**EXERCISE:**
Take each line in the entries below that holds "документу" and show it.

(Records excerpted from a collection)
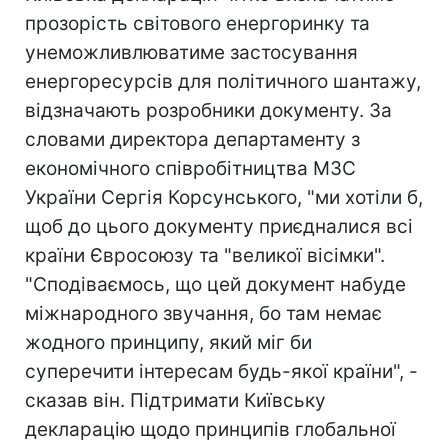
прозорість світового енергоринку та
унеможливлюватиме застосування
енергоресурсів для політичного шантажу,
відзначають розробники документу. За
словами директора департаменту з
економічного співробітництва МЗС
України Сергія Корсунського, "ми хотіли б,
щоб до цього документу приєдналися всі
країни Євросоюзу та "великої вісімки".
"Сподіваємось, що цей документ набуде
міжнародного звучання, бо там немає
жодного принципу, який міг би
суперечити інтересам будь-якої країни", -
сказав він. Підтримати Київську
декларацію щодо принципів глобальної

**SOLUTION TO THE EXERCISE:**
відзначають розробники документу. За
щоб до цього документу приєдналися всі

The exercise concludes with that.